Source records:

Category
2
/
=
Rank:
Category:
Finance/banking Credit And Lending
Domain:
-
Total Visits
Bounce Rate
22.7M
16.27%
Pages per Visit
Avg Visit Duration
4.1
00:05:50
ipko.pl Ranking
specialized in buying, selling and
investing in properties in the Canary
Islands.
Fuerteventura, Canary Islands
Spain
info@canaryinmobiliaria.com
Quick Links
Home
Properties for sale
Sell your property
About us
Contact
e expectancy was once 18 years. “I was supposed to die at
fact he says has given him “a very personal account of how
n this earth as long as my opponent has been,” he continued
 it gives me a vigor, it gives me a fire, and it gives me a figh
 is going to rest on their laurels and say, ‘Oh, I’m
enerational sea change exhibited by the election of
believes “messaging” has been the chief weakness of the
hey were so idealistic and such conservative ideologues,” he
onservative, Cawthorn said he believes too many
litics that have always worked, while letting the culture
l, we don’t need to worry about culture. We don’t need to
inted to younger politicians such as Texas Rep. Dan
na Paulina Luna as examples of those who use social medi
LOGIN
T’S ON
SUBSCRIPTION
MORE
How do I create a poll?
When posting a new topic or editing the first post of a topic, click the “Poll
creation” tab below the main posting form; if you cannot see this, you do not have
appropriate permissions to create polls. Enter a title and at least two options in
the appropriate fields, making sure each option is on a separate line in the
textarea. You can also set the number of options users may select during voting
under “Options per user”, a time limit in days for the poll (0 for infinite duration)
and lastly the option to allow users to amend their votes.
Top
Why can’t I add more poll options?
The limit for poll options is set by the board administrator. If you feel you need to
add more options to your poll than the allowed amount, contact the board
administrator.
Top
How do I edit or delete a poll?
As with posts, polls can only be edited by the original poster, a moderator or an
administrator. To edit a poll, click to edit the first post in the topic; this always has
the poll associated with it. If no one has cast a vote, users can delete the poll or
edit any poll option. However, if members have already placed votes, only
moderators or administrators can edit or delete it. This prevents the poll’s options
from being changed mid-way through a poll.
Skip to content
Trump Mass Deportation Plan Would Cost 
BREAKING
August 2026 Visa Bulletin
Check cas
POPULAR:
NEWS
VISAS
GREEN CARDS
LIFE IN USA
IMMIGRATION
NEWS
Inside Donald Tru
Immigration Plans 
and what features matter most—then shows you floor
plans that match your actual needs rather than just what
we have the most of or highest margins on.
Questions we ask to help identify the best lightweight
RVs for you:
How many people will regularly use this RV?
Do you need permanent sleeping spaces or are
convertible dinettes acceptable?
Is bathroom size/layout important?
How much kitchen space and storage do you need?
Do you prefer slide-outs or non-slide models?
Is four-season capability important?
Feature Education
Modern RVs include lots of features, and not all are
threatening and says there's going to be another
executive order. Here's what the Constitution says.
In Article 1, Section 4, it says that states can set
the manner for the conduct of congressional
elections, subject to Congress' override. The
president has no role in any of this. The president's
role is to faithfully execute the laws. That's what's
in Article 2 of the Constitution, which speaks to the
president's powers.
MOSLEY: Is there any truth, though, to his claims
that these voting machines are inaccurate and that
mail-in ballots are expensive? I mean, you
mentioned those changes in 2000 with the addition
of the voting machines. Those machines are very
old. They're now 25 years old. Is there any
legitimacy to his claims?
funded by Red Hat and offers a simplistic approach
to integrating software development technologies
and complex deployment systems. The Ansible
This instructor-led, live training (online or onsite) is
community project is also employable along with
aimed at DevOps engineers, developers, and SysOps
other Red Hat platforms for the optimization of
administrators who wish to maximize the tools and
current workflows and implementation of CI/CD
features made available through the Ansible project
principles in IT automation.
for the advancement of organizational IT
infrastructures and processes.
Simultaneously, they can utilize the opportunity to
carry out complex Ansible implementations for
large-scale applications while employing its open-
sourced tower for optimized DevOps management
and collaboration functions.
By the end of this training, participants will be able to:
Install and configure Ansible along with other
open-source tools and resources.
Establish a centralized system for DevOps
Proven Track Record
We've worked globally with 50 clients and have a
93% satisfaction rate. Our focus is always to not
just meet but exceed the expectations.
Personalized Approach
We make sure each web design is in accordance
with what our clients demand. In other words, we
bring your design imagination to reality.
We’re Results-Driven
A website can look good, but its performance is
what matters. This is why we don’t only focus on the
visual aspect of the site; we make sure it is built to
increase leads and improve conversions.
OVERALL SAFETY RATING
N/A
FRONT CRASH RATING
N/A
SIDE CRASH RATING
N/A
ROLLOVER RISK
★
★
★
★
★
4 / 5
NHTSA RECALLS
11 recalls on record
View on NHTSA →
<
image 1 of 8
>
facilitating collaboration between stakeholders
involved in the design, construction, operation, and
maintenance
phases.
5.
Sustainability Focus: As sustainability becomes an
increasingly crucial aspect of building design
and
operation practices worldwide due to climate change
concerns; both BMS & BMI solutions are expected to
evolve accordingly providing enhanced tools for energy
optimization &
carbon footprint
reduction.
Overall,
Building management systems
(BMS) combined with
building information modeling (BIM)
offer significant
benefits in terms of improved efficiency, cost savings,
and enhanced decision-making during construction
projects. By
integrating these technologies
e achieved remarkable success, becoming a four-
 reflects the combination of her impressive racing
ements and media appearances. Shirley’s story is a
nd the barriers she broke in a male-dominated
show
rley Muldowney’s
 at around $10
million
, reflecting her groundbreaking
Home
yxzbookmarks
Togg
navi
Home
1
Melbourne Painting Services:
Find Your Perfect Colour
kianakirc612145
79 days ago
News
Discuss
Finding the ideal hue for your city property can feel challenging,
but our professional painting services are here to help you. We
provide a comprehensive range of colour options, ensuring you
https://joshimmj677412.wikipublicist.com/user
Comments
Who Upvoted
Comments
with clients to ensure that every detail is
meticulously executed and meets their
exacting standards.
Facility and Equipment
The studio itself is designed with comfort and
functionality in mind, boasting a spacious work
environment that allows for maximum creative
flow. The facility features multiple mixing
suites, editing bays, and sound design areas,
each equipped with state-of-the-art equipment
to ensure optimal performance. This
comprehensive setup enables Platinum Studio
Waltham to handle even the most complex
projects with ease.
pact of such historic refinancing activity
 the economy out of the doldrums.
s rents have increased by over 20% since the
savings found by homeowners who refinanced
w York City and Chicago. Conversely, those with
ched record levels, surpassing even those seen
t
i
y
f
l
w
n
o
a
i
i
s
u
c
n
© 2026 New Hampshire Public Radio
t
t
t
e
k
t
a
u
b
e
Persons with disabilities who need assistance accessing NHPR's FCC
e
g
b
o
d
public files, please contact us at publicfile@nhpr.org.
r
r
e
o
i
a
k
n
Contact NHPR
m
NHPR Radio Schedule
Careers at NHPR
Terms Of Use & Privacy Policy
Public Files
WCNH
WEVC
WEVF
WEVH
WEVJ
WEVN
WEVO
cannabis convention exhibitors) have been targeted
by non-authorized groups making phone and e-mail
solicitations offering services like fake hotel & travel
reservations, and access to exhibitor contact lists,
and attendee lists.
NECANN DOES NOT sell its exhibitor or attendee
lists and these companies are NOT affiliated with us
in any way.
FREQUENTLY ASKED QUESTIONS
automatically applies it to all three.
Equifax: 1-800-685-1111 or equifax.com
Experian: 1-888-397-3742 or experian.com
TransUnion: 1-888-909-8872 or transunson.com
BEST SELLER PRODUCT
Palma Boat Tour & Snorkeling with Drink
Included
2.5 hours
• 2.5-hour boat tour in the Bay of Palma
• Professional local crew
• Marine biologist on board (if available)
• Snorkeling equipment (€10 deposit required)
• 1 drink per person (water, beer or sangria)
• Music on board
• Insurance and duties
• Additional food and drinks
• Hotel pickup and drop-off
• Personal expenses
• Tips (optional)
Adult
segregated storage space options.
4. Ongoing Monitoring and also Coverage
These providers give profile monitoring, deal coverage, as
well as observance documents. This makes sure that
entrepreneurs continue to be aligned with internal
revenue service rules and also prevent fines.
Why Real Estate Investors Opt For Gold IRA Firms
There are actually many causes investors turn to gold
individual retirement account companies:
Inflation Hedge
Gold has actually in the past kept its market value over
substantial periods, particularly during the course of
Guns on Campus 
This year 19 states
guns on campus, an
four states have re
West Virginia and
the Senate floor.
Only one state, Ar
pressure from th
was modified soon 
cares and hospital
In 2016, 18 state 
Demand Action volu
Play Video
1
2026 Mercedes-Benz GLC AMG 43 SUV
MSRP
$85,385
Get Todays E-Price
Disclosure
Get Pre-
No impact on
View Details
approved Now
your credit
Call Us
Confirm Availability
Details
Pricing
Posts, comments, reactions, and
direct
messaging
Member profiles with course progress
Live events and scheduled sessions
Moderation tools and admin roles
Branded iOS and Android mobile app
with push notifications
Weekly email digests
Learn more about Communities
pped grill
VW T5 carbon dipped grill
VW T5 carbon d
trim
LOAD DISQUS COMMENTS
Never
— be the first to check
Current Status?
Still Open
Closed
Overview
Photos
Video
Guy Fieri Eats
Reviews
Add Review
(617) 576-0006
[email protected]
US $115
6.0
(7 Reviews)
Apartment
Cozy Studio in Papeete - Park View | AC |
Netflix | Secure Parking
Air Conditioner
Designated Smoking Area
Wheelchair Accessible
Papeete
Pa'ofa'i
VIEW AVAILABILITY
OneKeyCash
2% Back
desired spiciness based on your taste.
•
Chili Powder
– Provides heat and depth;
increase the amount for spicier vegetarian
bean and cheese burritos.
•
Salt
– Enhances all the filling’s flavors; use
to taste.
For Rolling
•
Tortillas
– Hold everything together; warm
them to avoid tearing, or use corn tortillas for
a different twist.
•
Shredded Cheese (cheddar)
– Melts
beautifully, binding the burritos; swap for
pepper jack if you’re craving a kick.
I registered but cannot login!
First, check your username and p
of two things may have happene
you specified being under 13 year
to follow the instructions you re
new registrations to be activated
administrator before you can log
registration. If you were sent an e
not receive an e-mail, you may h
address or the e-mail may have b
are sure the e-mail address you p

__Activity__
From the line that has "the Senate floor." through the line that has "Live events and scheduled sessions", copy every line exactly as it appears above, and leave out all others.

__Solution to this task__
the Senate floor.
Only one state, Ar
pressure from th
was modified soon 
cares and hospital
In 2016, 18 state 
Demand Action volu
Play Video
1
2026 Mercedes-Benz GLC AMG 43 SUV
MSRP
$85,385
Get Todays E-Price
Disclosure
Get Pre-
No impact on
View Details
approved Now
your credit
Call Us
Confirm Availability
Details
Pricing
Posts, comments, reactions, and
direct
messaging
Member profiles with course progress
Live events and scheduled sessions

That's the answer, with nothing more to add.